Rufinamide and stiripentol, orphan drugs used in Lennox-Gastaut and Dravet syndromes, respectively, are antiseizure medications (ASMs), often administered to children; however, pharmacokinetic studies are lacking. The authors compared the pharmacokinetic variability of these drugs with respect to the dose, serum concentrations, comedication, age, and duration of treatment.
Children and adolescents (<18 years) whose serum concentrations were measured were retrospectively identified from the therapeutic drug monitoring (TDM) databases at 2 national epilepsy centers in Norway and Denmark (2012-2021).

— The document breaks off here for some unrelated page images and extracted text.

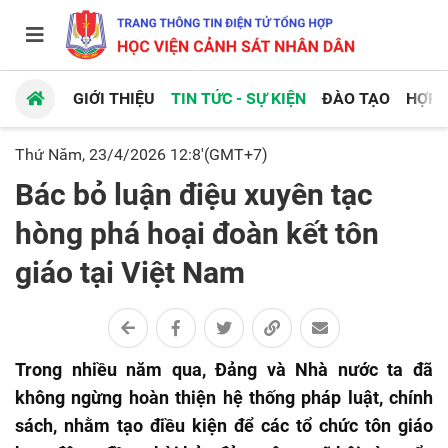
GIỚI THIỆU
TIN TỨC - SỰ KIỆN
ĐÀO TẠO
HỢP 
Thứ Năm, 23/4/2026 12:8'(GMT+7)
Bác bỏ luận điệu xuyên tạc
hòng phá hoại đoàn kết tôn
giáo tại Việt Nam
Trong nhiều năm qua, Đảng và Nhà nước ta đã
không ngừng hoàn thiện hệ thống pháp luật, chính
sách, nhằm tạo điều kiện để các tổ chức tôn giáo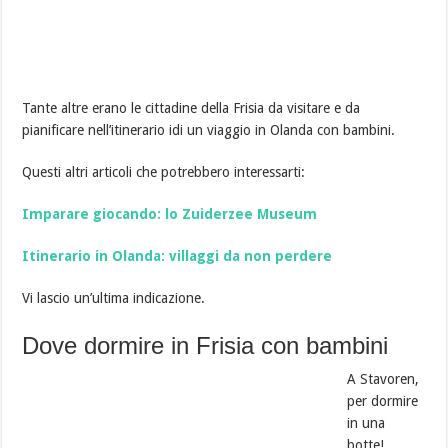
Tante altre erano le cittadine della Frisia da visitare e da
pianificare nell’itinerario idi un viaggio in Olanda con bambini.
Questi altri articoli che potrebbero interessarti:
Imparare giocando: lo Zuiderzee Museum
Itinerario in Olanda: villaggi da non perdere
Vi lascio un’ultima indicazione.
Dove dormire in Frisia con bambini
A Stavoren,
per dormire
in una
botte!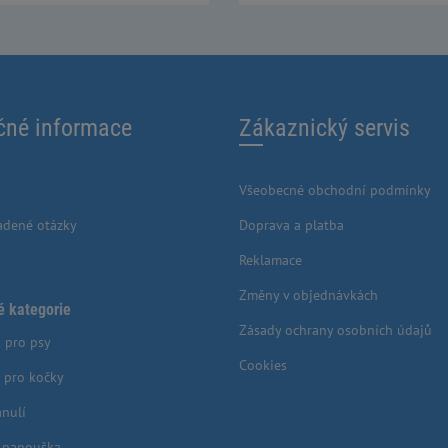
čné informace
Zákaznický servis
Všeobecné obchodní podmínky
adené otázky
Doprava a platba
Reklamace
Změny v objednávkách
é kategorie
Zásady ochrany osobních údajů
 pro psy
Cookies
 pro kočky
anulí
o papouška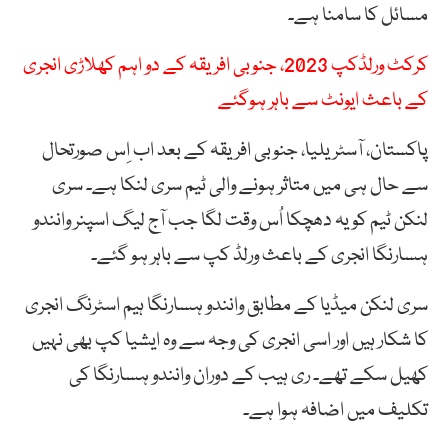
مسائل کا سامنا ہے۔
کرکٹ ورلڈکپ 2023، جنوبی افریقہ کے دو اہم کھلاڑی انجری
کے باعث ایونٹ سے باہر ہوگئے
پاکستان، آسٹریلیا، جنوبی افریقہ کے بعد اب اِس صورتحال
سے حال ہی میں متاثر ہونے والی ٹیم سری لنکا ہے۔ سری
لنکن ٹیم کو یہ دھچکا اُس وقت لگا جب آج لیگ اسپنر وانندو
ہسارنگا انجری کے باعث ورلڈ کپ سے باہر ہو گئے۔
سری لنکن میڈیا کے مطابق وانندو ہسارنگا ہیم اسٹرنگ انجری
کا شکار ہیں اور اسی انجری کی وجہ سے وہ ایشیا کپ بھی نہیں
کھیل سکے تھے۔ ری ہیب کے دوران وانندو ہسارنگا کی
تکلیف میں اضافہ ہوا ہے۔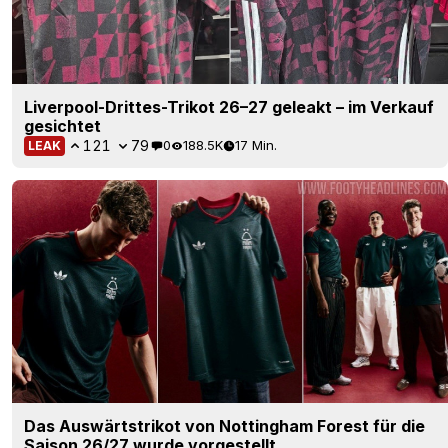
Liverpool-Drittes-Trikot 26–27 geleakt – im Verkauf
gesichtet
121
79
0
188.5K
17 Min.
LEAK
Das Auswärtstrikot von Nottingham Forest für die
Saison 26/27 wurde vorgestellt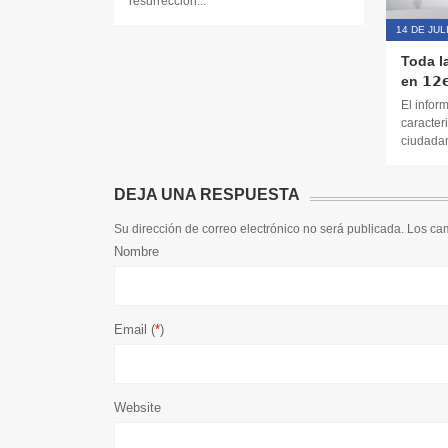
resurrección...
14 DE JUL
Toda l
en 𝟭𝟮𝗲
El infor
caracteri
ciudadana
DEJA UNA RESPUESTA
Su dirección de correo electrónico no será publicada. Los c
Nombre
Email (
*
)
Website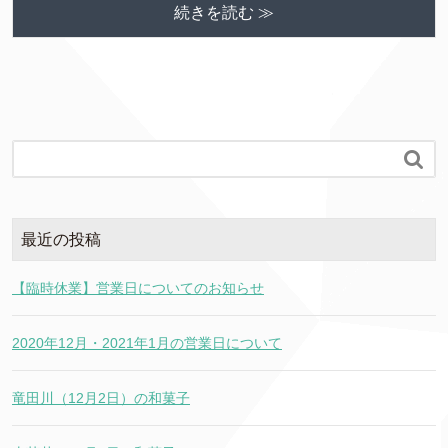
続きを読む ≫

最近の投稿
【臨時休業】営業日についてのお知らせ
2020年12月・2021年1月の営業日について
竜田川（12月2日）の和菓子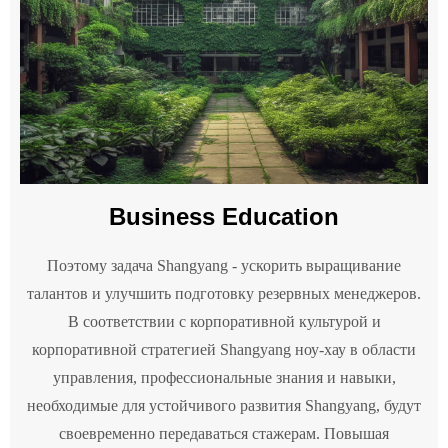
Business Education
Поэтому задача Shangyang - ускорить выращивание
талантов и улучшить подготовку резервных менеджеров.
В соответствии с корпоративной культурой и
корпоративной стратегией Shangyang ноу-хау в области
управления, профессиональные знания и навыки,
необходимые для устойчивого развития Shangyang, будут
своевременно передаваться стажерам. Повышая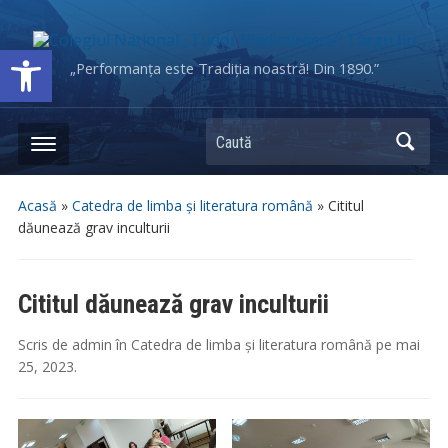
Deschide bara de unelte
„Performanța este Tradiția noastră! Din 1890.”
Caută
Acasă
»
Catedra de limba și literatura română
»
Cititul
dăunează grav inculturii
Cititul dăunează grav inculturii
Scris de
admin
în
Catedra de limba și literatura română
pe
mai
25, 2023
.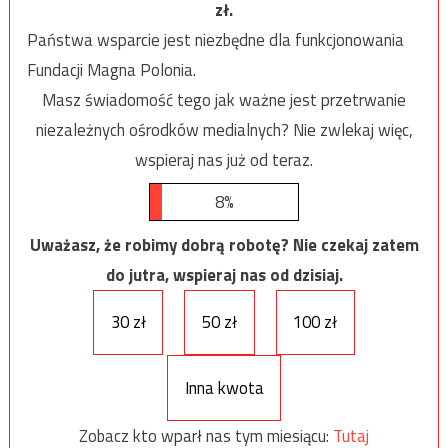
zł.
Państwa wsparcie jest niezbędne dla funkcjonowania
Fundacji Magna Polonia.
Masz świadomość tego jak ważne jest przetrwanie
niezależnych ośrodków medialnych? Nie zwlekaj więc,
wspieraj nas już od teraz.
8%
Uważasz, że robimy dobrą robotę? Nie czekaj zatem
do jutra, wspieraj nas od dzisiaj.
30 zł
50 zł
100 zł
Inna kwota
Zobacz kto wparł nas tym miesiącu:
Tutaj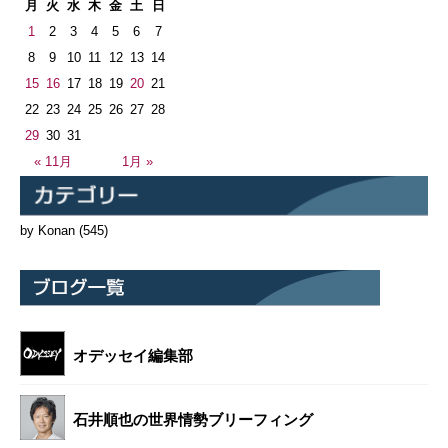
月
火
水
木
金
土
日
1
2
3
4
5
6
7
8
9
10
11
12
13
14
15
16
17
18
19
20
21
22
23
24
25
26
27
28
29
30
31
« 11月
1月 »
by Konan
(545)
オデッセイ編集部
石井順也の世界情勢ブリーフィング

Data from 165 patients (56% boys/44% girls) treated with rufinamide and 52 patients (50% boys/50% girls) treated with stiripentol were included. For rufinamide, the median age was 10 (range 2-17) years, dose 23 (3-73) mg/d, and serum concentration 34 (3-227) µmol/L [8.1 mg/L (0.71-54.0 mg/L)]. For stiripentol, the median age was 8.5 (range 1-17) years, dose 37 (18-76) mg/d, and serum concentration 33 (4-113) µmol/L [7.7 mg/L (0.93-26.3 mg/L)]. The concomitant use of 1-9 other ASMs during the data collection was noted. Pharmacokinetic variability, calculated as the concentration/(dose/kg) ratio, ranged from 0.26 to 11.31 (µmol/L)/(mg/kg) for rufinamide and 0.17-1.52 (µmol/L)/(mg/kg) for stiripentol. The intraindividual coefficients of variation ranged widely, from 5% to 110% for rufinamide and 11%-117% for stiripentol. The treatment period was at least 5 years in 50% of patients. No statistically significant effects of age, sex, or ASM comedication were observed, possibly due to the small sample size and heterogeneous groups with variable seizure situations, comorbidities, and changes in comedication and physiology.
This study demonstrates considerable pharmacokinetic variability in and between patients for both drugs and similar use in terms of age, burden of comedication and retention rates. TDM may be useful in the clinical setting to monitor and optimize treatment in this vulnerable patient group.
鲁非酰胺和司替戊醇分别是用于 Lennox-Gastaut 综合征和 Dravet 综合征的孤儿药,属于抗癫痫药物(ASM),常被用于儿童;但目前缺乏药代动力学研究。作者比较了这两种药物的药代动力学变异性,包括剂量、血清浓度、合并用药、年龄和治疗持续时间。
从挪威和丹麦的 2 个国家癫痫中心的治疗药物监测(TDM)数据库中回顾性地确定了血清浓度被测量的 165 名接受鲁非酰胺治疗的儿童和青少年(56%男孩/44%女孩)和 52 名接受司替戊醇治疗的患者(50%男孩/50%女孩)。鲁非酰胺组的中位年龄为 10 岁(范围 2-17 岁),剂量为 23 毫克/天(范围 3-73 毫克/天),血清浓度为 34 微摩尔/升(范围 3-227 微摩尔/升)[8.1 毫克/升(0.71-54.0 毫克/升)]。司替戊醇组的中位年龄为 8.5 岁(范围 1-17 岁),剂量为 37 毫克/天(范围 18-76 毫克/天),血清浓度为 33 微摩尔/升(范围 4-113 微摩尔/升)[7.7 毫克/升(0.93-26.3 毫克/升)]。在数据收集期间,注意到同时使用了 1-9 种其他 ASM。药代动力学变异性,以浓度/剂量(kg)比表示,鲁非酰胺为 0.26-11.31(微摩尔/升)/(毫克/千克),司替戊醇为 0.17-1.52(微摩尔/升)/(毫克/千克)。个体内变异系数范围很广,鲁非酰胺为 5%-110%,司替戊醇为 11%-117%。50%的患者治疗时间至少为 5 年。未观察到年龄、性别或 ASM 合并用药的统计学显著影响,这可能是由于样本量小且分组不均,伴有不同的癫痫发作情况、合并症以及合并用药和生理情况的变化。
本研究表明,两种药物的患者间和患者内均存在相当大的药代动力学变异性,且在年龄、合并用药负担和保留率方面具有相似性。治疗药物监测可能有助于临床监测,优化这一脆弱患者群体的治疗。